Harking back in time
This is a story that
seems to draw many laughs, yet it is the narration of one of my many
experiences of racial abuse countered with the good fortune of a quick wit. I am
sure I have relayed this on one of my previous blogs, but it finds some
interesting resonance today.
I was in a bookshop
on the concourse of Amsterdam Central Station when a brief encounter looking
like a disagreement of sorts ensued. I have no idea how it started, but this
man was soon spewing out expletives at me that my only response to him was to
say, I do not speak like that.
In retort, he said,
he would speak anyway he wants to, which was his prerogative, not that I cared
much for it until he said, “A hundred years ago, I would have shot you.” Strangely,
I was not shocked because we were not in that time of the past that he desired.

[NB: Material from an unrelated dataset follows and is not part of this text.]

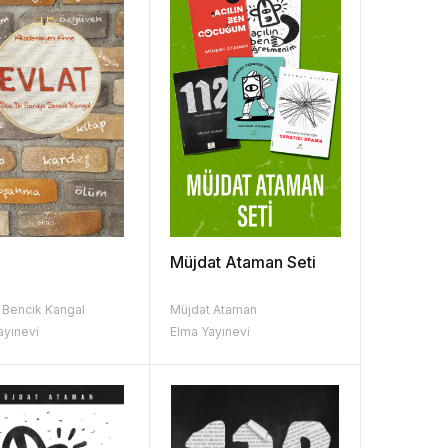
Müjdat Ataman Seti
 Bencik Kangal
Müjdat Ataman
ayınevi
Elma Yayınevi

However, my response just as he finished, “Two hundred years ago, I would have
eaten you.” He did not have a reaction to that.
The natives as
creatives
Indeed, the white man
did bound around Africa and some uncharted regions of the world where some
encounters revealed the magic of gunfire and for others who never returned,
cannibalism did not have the strangeness it has today. A large cauldron, some excited
drumming, and the natives were chewing the delicacy of rare meat not deemed
untouchable as to be deified.
I cannot vouch for
what my ancestors would have done long before my time. Still, as far back as we
can trace the history, a good few were progressive and this fed the
inclination of my near ancestors to seek knowledge, education, emancipation, and
much more. I am a product of their tenacity and survival against all odds.
Heads are not that
sweet
You may then wonder
why I started this blog with the story told earlier. In the last few days, I
have had conversations where I have been deemed blunt, frank, cruel,
unforgiving, or even grumpy. Usually, someone would suggest I got off on the
wrong side of my bed and when I suggested I only had one side to get off on,
they implied I was climbing up the wall first.
In another situation,
it would be me biting off their heads, as if I had travelled back in time for a
stint in substituting brains for cauliflower cheese. Even I started wondering
what could be in their heads that could be tastier than what I normally cook?
It speaks to my strong
constitution that I have not reached to retch in a sickbag already. I could
almost regret my riposte because people might well believe I have been picking
my teeth with the finely honed bones of an Englishman and well, my crockery is of the finest
bone without having to get to China.
For all my civilised mien,
I was only trying to stop one heinous act with the benevolent sharing a catch,
is that not what community is all about?